GIVEN DATA >>

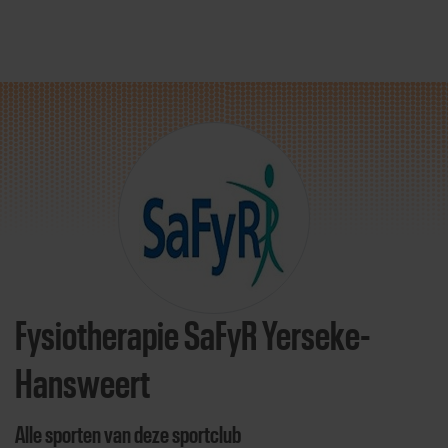
Direct door naar content
Fysiotherapie SaFyR Yerseke-
Hansweert
Alle sporten van deze sportclub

GOAL OF THE EXERCISE >> Exactly as given, transcribe every line of the data, but not its images.

ANSWER AREA >>
Direct door naar content
Fysiotherapie SaFyR Yerseke-
Hansweert
Alle sporten van deze sportclub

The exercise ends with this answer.